President Obama and the My Brother's Keeper Initiative Town Hall

Creating structure and support for high-risk, young males.

With the support of educators, faith-based groups, government, foundations, and various businesses, the president hopes to have their support to help guide, direct, and support young Black youth, by giving them the tools needed to succeed.

Heavy hitters join the initiative.

Leaders from Silicon Valley and the Emerson Collective plan to launch a $50 million competition to redesign high schools so that young people can learn in classrooms built for the 21st century.
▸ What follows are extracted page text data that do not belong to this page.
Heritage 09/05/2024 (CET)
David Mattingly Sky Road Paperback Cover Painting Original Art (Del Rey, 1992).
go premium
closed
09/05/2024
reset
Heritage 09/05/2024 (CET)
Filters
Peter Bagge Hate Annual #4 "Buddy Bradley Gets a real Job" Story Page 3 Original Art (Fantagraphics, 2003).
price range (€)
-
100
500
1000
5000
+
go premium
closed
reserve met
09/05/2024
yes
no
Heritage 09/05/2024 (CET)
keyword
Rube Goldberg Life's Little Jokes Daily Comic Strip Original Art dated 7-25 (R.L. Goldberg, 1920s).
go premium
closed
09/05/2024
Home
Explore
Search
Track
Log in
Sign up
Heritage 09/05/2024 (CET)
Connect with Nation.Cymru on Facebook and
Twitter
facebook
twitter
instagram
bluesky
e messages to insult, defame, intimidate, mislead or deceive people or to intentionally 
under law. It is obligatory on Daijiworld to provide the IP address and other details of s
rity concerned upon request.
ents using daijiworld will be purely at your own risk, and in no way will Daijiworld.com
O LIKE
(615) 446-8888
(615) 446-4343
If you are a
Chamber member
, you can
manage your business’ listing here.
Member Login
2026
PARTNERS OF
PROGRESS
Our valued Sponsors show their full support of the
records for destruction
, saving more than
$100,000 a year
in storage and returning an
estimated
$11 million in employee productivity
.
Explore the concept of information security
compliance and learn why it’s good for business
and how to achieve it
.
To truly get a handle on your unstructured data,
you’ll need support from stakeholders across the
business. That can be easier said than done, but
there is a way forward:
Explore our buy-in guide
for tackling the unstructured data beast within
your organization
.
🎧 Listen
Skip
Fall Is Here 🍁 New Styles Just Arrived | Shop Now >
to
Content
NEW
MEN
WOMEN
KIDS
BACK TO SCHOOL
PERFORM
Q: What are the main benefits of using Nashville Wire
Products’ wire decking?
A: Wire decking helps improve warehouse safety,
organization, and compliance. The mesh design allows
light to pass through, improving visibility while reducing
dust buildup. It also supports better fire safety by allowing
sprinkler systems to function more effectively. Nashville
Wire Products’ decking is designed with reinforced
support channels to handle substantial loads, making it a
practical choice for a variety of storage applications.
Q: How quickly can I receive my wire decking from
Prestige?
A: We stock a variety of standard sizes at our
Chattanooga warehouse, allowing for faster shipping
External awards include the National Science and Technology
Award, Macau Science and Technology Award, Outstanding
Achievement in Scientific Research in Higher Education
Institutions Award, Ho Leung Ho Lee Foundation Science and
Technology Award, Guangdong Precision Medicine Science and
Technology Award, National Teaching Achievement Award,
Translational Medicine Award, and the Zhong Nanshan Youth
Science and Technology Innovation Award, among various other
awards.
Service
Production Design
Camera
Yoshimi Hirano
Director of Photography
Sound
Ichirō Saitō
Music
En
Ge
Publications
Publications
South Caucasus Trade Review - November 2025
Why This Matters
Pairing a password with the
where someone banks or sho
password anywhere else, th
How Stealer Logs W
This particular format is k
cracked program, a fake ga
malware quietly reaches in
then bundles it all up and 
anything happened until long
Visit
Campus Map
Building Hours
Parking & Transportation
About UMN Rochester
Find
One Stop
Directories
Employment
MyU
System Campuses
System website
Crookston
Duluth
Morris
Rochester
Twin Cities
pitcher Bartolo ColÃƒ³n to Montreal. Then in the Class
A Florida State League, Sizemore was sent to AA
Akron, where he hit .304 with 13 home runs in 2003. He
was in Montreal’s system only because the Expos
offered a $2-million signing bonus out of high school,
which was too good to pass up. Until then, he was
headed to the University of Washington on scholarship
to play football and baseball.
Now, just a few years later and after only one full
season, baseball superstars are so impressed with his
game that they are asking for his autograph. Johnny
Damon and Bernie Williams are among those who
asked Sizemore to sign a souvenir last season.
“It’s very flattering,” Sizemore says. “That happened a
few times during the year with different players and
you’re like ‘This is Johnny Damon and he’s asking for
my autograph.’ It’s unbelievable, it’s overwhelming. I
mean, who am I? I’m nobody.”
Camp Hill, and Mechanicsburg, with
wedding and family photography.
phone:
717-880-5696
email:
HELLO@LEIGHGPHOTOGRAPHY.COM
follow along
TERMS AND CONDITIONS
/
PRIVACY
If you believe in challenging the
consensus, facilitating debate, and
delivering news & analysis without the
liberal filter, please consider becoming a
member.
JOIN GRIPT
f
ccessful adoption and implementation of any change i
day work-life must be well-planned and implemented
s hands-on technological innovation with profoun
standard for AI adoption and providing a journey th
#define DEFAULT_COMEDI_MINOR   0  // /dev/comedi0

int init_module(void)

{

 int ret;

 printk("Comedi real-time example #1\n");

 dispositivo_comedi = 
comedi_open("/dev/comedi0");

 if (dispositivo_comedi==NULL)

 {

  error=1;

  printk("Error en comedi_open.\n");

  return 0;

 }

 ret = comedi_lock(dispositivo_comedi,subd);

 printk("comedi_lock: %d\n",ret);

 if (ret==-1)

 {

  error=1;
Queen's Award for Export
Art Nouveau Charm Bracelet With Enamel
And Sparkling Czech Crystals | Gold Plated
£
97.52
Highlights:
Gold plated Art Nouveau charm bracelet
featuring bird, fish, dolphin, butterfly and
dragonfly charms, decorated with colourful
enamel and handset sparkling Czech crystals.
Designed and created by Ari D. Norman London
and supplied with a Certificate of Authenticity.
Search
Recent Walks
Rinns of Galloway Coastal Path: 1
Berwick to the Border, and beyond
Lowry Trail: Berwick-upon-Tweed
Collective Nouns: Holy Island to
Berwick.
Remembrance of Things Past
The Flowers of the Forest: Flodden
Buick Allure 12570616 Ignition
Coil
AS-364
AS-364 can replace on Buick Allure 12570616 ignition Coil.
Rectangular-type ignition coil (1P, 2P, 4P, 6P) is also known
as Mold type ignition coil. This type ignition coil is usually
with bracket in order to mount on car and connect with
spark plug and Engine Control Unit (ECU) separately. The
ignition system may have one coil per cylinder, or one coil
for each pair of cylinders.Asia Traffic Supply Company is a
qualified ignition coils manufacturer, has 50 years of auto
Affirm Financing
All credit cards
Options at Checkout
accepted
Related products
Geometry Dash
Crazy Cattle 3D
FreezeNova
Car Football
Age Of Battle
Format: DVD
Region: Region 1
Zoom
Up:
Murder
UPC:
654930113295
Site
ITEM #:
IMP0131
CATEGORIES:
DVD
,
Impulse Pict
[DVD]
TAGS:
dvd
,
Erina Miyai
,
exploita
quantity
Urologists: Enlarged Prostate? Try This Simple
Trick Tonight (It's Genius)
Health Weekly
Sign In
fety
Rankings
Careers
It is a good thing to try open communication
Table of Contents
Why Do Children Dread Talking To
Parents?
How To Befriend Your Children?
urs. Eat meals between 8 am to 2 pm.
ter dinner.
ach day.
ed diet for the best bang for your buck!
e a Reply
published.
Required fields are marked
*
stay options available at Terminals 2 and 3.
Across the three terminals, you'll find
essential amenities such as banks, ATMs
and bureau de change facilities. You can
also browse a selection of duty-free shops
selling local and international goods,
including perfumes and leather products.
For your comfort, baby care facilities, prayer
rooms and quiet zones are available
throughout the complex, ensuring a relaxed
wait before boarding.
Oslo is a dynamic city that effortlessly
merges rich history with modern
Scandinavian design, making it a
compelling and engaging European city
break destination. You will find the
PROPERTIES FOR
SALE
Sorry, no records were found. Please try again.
Also on board are US mayors, the National Congress of American Indians (who are going to do the same for young Native American boys and men), The College Board, AT&T, UBS, JPMorgan, City Foundation, and Discovery Communications, who the president says, "are making big commitments of their own to help young people like you get ahead."


  

With the National Basketball Association's Chris Paul (who introduced the president at the start of the event) and commissioner Adam Silver in the audience, the president announced that the NBA has committed to recruiting 25,000 new mentors to work directly with educators and schools across the country.

Those interested in becoming a mentor can register on the White House mybrotherskeeper web site.

Often times reflecting on his own childhood, having been raised by a single parent, the president told the eager young crowd that he only met his father for a month. He praised single moms, and said the values his own mother had, are those "that every parent should have."

Parental values key for better parents, better children, better families.

Citing core, basic values the president gave a laundry list of values he says are inherently necessary for any parent to instill in their child, no matter the circumstances of the family structure.

"It doesn't matter if you're the mom or the dad", said President Obama, "loving your child, being responsible for your child, teaching them how to be honest, and how to be responsible for themselves, how to treat other people with kindness and respect, and work hard, "and just being there" are values that can be instilled by either the mom or the dad."

"You get as much as you put in."

The president continued to take questions from the young audience, with a focus on family and education being elements of success.

The nearly long hour long town hall event helped to get an ear about what is on the minds of young people, and to provide a presidential, and empathetic, ear.


The Town Hall took place at the Walker Jones Education Campus where students are encouraged to develop in four core areas: Knowledge, Service, Leadership, and Character.